▼
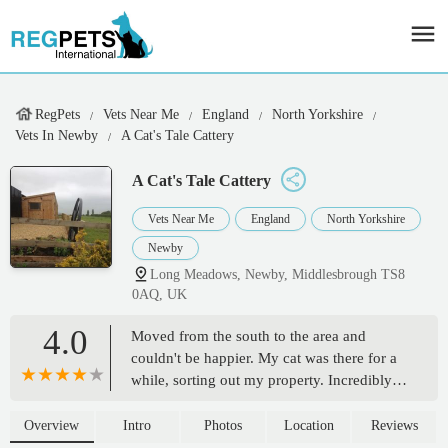
RegPets
Vets Near Me
England
North Yorkshire
Vets In Newby
A Cat's Tale Cattery
A Cat's Tale Cattery
Vets Near Me
England
North Yorkshire
Newby
Long Meadows, Newby, Middlesbrough TS8
0AQ, UK
4.0
Moved from the south to the area and
couldn't be happier. My cat was there for a
while, sorting out my property. Incredibly
accommodating with my situation and my
cat. Great communication, again couldn't be
Overview
Intro
Photos
Location
Reviews
happier. Will use it again and definitely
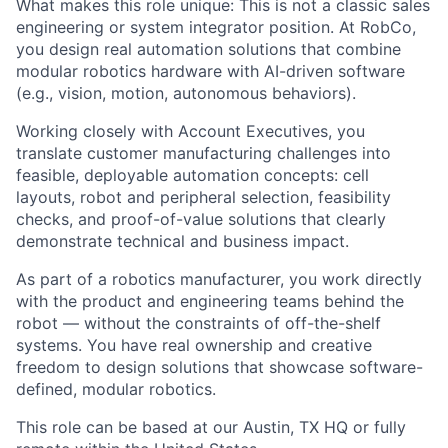
What makes this role unique: This is not a classic sales
engineering or system integrator position. At RobCo,
you design real automation solutions that combine
modular robotics hardware with AI-driven software
(e.g., vision, motion, autonomous behaviors).
Working closely with Account Executives, you
translate customer manufacturing challenges into
feasible, deployable automation concepts: cell
layouts, robot and peripheral selection, feasibility
checks, and proof-of-value solutions that clearly
demonstrate technical and business impact.
As part of a robotics manufacturer, you work directly
with the product and engineering teams behind the
robot — without the constraints of off-the-shelf
systems. You have real ownership and creative
freedom to design solutions that showcase software-
defined, modular robotics.
This role can be based at our Austin, TX HQ or fully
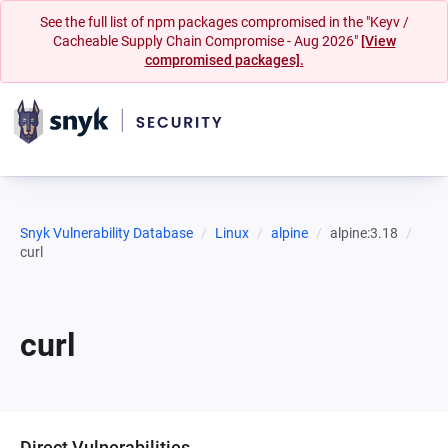
See the full list of npm packages compromised in the "Keyv /
Cacheable Supply Chain Compromise - Aug 2026"
[View
compromised packages].
Snyk Vulnerability Database
Linux
alpine
alpine:3.18
curl
curl
Direct Vulnerabilities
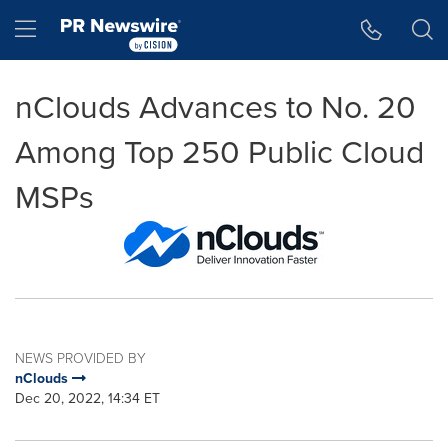
Accessibility Statement
Skip Navigation
Hamburger menu
nClouds Advances to No. 20
Among Top 250 Public Cloud
MSPs
NEWS PROVIDED BY
nClouds
Dec 20, 2022, 14:34 ET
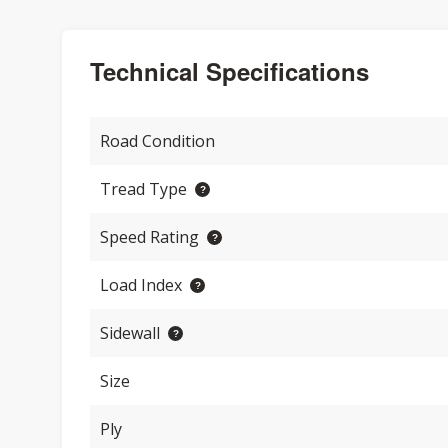
Technical Specifications
Road Condition
Tread Type
Speed Rating
Load Index
Sidewall
Size
Ply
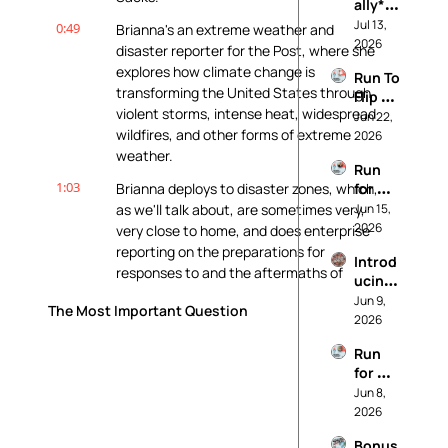
ally* 
Pro 
Jul 13, 
0:49
Brianna's an extreme weather and 
Life: 
2026
disaster reporter for the Post, where she 
Our 
explores how climate change is 
Run To 
Princi
transforming the United States through 
Flip 
ples
violent storms, intense heat, widespread 
Your 
Jun 22, 
wildfires, and other forms of extreme 
State
2026
weather.
Run 
1:03
Brianna deploys to disaster zones, which, 
for 
Worki
as we'll talk about, are sometimes very, 
Jun 15, 
ng 
2026
very close to home, and does enterprise 
Peopl
reporting on the preparations for 
Introd
e (And 
responses to and the aftermaths of 
ucing: 
Not 
catastrophic events.
It's 
Jun 9, 
For 
The Most Important Question
Called 
2026
Data 
1:16
We're having this conversation today 
Realit
Cente
because last month, Brianna revealed 
Run 
y
rs)
how insurers have slashed Hurricane Ian 
for 
payouts far below damage estimates, 
Soil 
Jun 8, 
often up to 80%.
and 
2026
Water 
1:27
So say your house was trashed by Ian 
Bonus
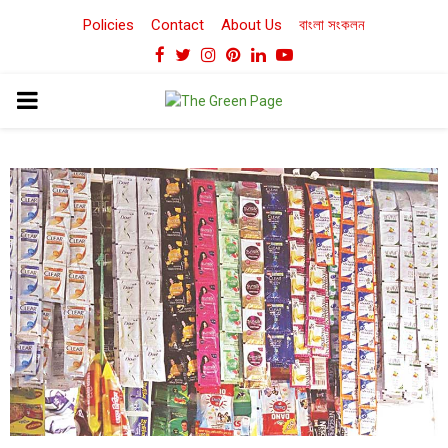
Policies
Contact
About Us
বাংলা সংকলন
Facebook
Twitter
Instagram
Pinterest
Linkedin
Youtube
PRIMARY
MENU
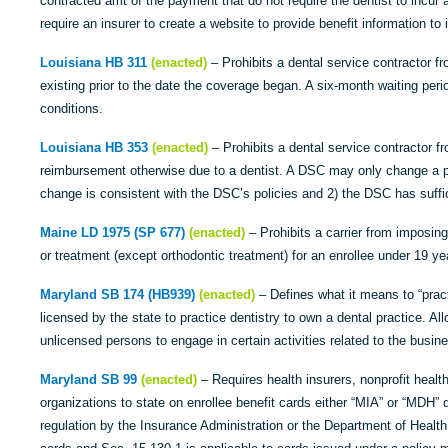
contracted amt of the payment that do not require the dentist to incur
require an insurer to create a website to provide benefit information to
Louisiana HB 311
(enacted)
– Prohibits a dental service contractor f
existing prior to the date the coverage began. A six-month waiting per
conditions.
Louisiana HB 353
(enacted)
– Prohibits a dental service contractor f
reimbursement otherwise due to a dentist. A DSC may only change a pr
change is consistent with the DSC’s policies and 2) the DSC has suffi
Maine LD 1975 (SP 677)
(enacted)
– Prohibits a carrier from imposing 
or treatment (except orthodontic treatment) for an enrollee under 19 ye
Maryland SB 174 (HB939)
(enacted)
– Defines what it means to “pract
licensed by the state to practice dentistry to own a dental practice. All
unlicensed persons to engage in certain activities related to the busine
Maryland SB 99
(enacted)
– Requires health insurers, nonprofit heal
organizations to state on enrollee benefit cards either “MIA” or “MDH” 
regulation by the Insurance Administration or the Department of Health.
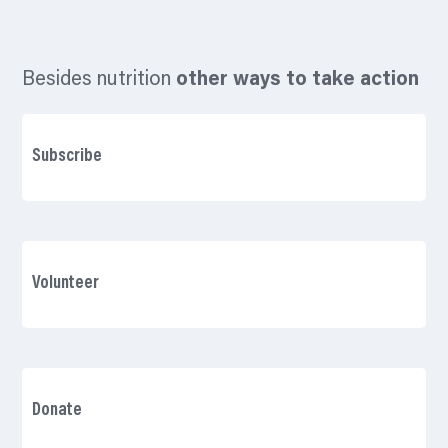
Besides nutrition
other ways to take action
Subscribe
Volunteer
Donate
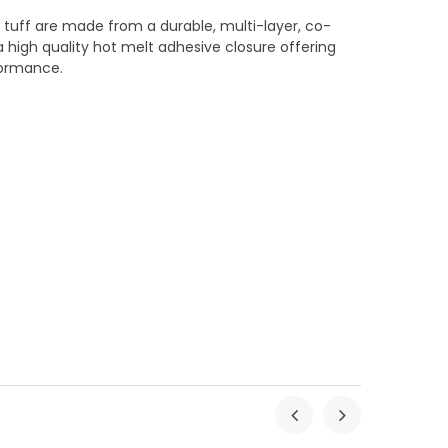
r tuff are made from a durable, multi-layer, co-
 high quality hot melt adhesive closure offering
formance.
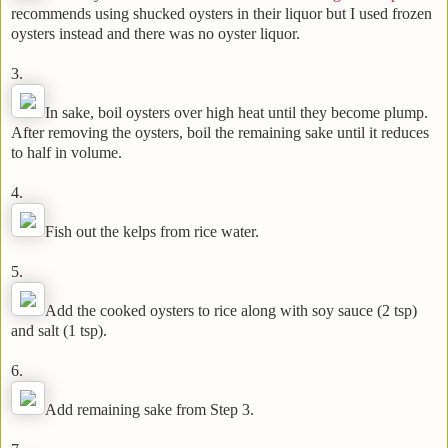
recommends using shucked oysters in their liquor but I used frozen
oysters instead and there was no oyster liquor.
3.
In sake, boil oysters over high heat until they become plump.
After removing the oysters, boil the remaining sake until it reduces
to half in volume.
4.
Fish out the kelps from rice water.
5.
Add the cooked oysters to rice along with soy sauce (2 tsp)
and salt (1 tsp).
6.
Add remaining sake from Step 3.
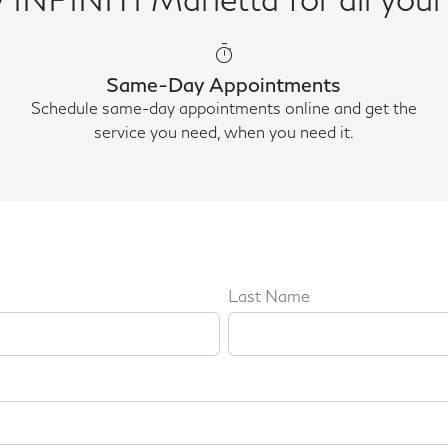
timer
Same-Day Appointments
Schedule same-day appointments online and get the
service you need, when you need it.
Last Name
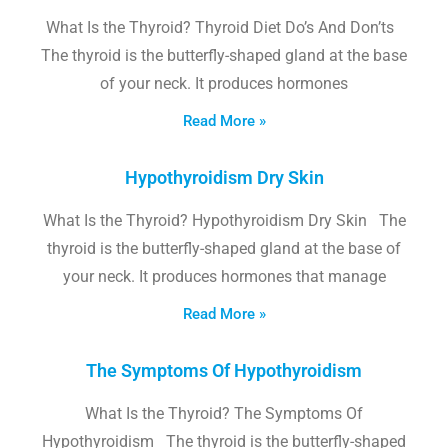
What Is the Thyroid? Thyroid Diet Do’s And Don’ts
The thyroid is the butterfly-shaped gland at the base
of your neck. It produces hormones
Read More »
Hypothyroidism Dry Skin
What Is the Thyroid? Hypothyroidism Dry Skin The
thyroid is the butterfly-shaped gland at the base of
your neck. It produces hormones that manage
Read More »
The Symptoms Of Hypothyroidism
What Is the Thyroid? The Symptoms Of
Hypothyroidism The thyroid is the butterfly-shaped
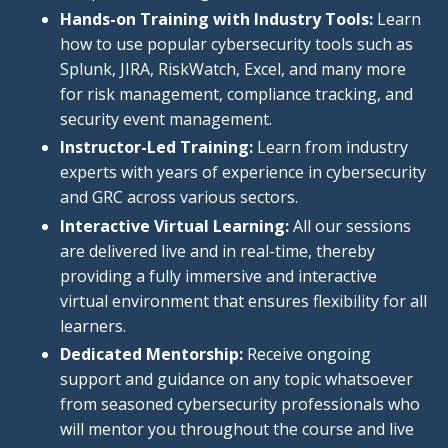
Hands-on Training with Industry Tools:
Learn
how to use popular cybersecurity tools such as
Splunk, JIRA, RiskWatch, Excel, and many more
for risk management, compliance tracking, and
security event management.
Instructor-Led Training:
Learn from industry
experts with years of experience in cybersecurity
and GRC across various sectors.
Interactive Virtual Learning:
All our sessions
are delivered live and in real-time, thereby
providing a fully immersive and interactive
virtual environment that ensures flexibility for all
learners.
Dedicated Mentorship:
Receive ongoing
support and guidance on any topic whatsoever
from seasoned cybersecurity professionals who
will mentor you throughout the course and live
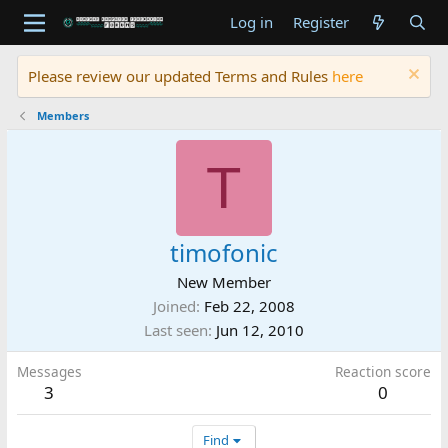
Log in
Register
Please review our updated Terms and Rules
here
Members
T
timofonic
New Member
Joined
Feb 22, 2008
Last seen
Jun 12, 2010
Messages
Reaction score
3
0
Find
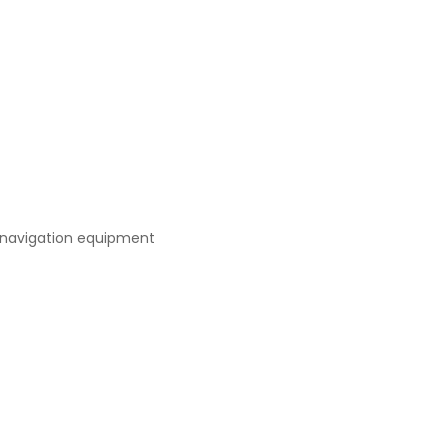
 navigation equipment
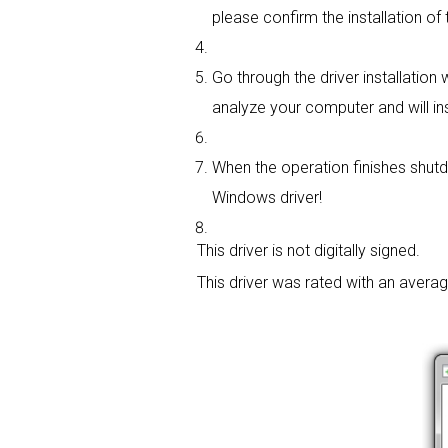
please confirm the installation of 
Go through the driver installation w
analyze your computer and will insta
When the operation finishes shutdo
Windows driver!
This driver is not digitally signed.
This driver was rated with an avera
▲
Find the lines in the data that include "remaining", then copy each of them.

After removing the oysters, boil the remaining sake until it reduces
Add remaining sake from Step 3.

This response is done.